A N00b’s Perspective on Red Teaming: Dockerizing your Red Team Infrastructure
I’ve learned a lot since I started shadowing some talented red teamers. During that time, I learned how to build, rebuild, and tear down an infrastructure quickly with the use of Docker. Docker provides the ability to automate the build process with one or two commands once you have your initial build configured and setup. This is a really important part of red teaming, especially when your command-and-control infrastructure (C2) or your proxy server gets compromised, detected, or blocked. You need the ability to be able to spin up and tear down all of the key components as quickly as possible.

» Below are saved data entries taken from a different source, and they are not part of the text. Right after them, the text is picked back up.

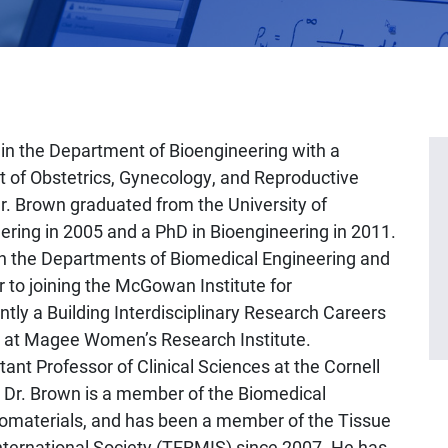
 in the Department of Bioengineering with a
 of Obstetrics, Gynecology, and Reproductive
Dr. Brown graduated from the University of
ering in 2005 and a PhD in Bioengineering in 2011.
in the Departments of Biomedical Engineering and
or to joining the McGowan Institute for
tly a Building Interdisciplinary Research Careers
 at Magee Women’s Research Institute.
tant Professor of Clinical Sciences at the Cornell
. Dr. Brown is a member of the Biomedical
Biomaterials, and has been a member of the Tissue
ternational Society (TERMIS) since 2007. He has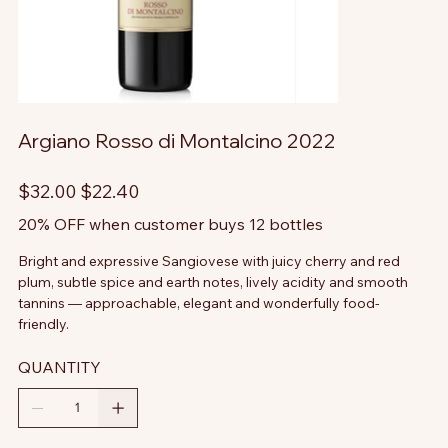
Argiano Rosso di Montalcino 2022
Original
Sale
$32.00
$22.40
price
price
20% OFF when customer buys 12 bottles
Bright and expressive Sangiovese with juicy cherry and red
plum, subtle spice and earth notes, lively acidity and smooth
tannins — approachable, elegant and wonderfully food-
friendly.
QUANTITY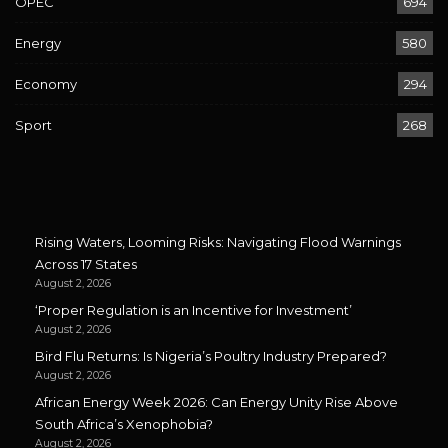
OPEC
694
Energy
580
Economy
294
Sport
268
Rising Waters, Looming Risks: Navigating Flood Warnings
Across 17 States
August 2, 2026
‘Proper Regulation is an Incentive for Investment’
August 2, 2026
Bird Flu Returns: Is Nigeria’s Poultry Industry Prepared?
August 2, 2026
African Energy Week 2026: Can Energy Unity Rise Above
South Africa’s Xenophobia?
August 2, 2026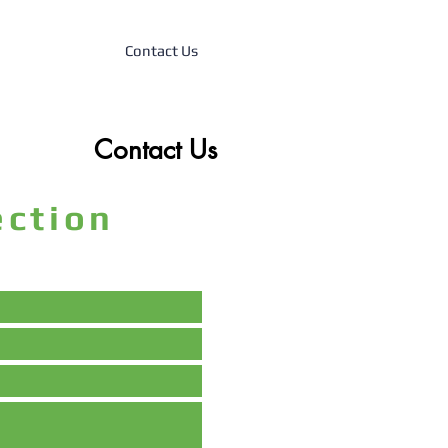
Contact Us
Contact Us
tection
m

In this post, I will go over my automated Docker build and explain my thought process. I still have a lot to learn about Docker, but this blog post will cover some of the basics for using Docker as part of a red team
Docker versus virtual machines
Docker is a virtualization tool. However, it is not like Virtual Box, Proxmox, Hypervisor, or VMware Workstation. It’s a little bit more complex than that. It works at the OS level but shares the same hardware resources as the host. With a virtual machine (VM), all of the hardware is isolated and the VM runs as if it is its own separate computer. Docker uses a daemon which talks to the OS kernel and creates Linux namespaces called containers. Within those containers, Docker can use the minimum requirements to spin up a “virtualized” Linux host. Furthermore, Docker does very little to isolate itself from the host and talks directly to the OS kernel, permitting Docker to share the same exact resources as the host. A Virtual Machine does the opposite by isolating itself as much as possible from the OS kernel and hardware.
So, are virtual machines safer or more secure? The short answer is yes and no. The big difference between Docker and a Virtual Machine is portability. You can spin up a container within a matter of seconds with one command. This makes it easier and faster to spin up applications. So, if you separate everything correctly, with the right permissions, there shouldn’t be much of an issue. Remember you need to be able to tear down and rebuild your infrastructure quickly, so you wouldn’t want to run a bunch of services on a single container anyways. However, if there is an exploit on the application running within your Docker container or you’re running a vulnerable version of Docker…well…feels bad, bro…it’s most likely the attackers are not only pwning your application they are also pwning the host.
Setting up Docker
Now that I have provided a brief description of what Docker is and what it can do, let’s try building a local red team infrastructure. First things first, I need to install the Docker engine. There are numerous ways to install it. In Ubuntu, you can install it with “apt install docker.io”. Mac has a client you can get directly from Docker’s site. There is also the “opensource” version of Docker called Docker-CE, which pretty much runs the same and you won’t really see any relevant differences. To install it just follow the directions on Docker’s site, here. As for Windows, you can download a binary version of the engine as well.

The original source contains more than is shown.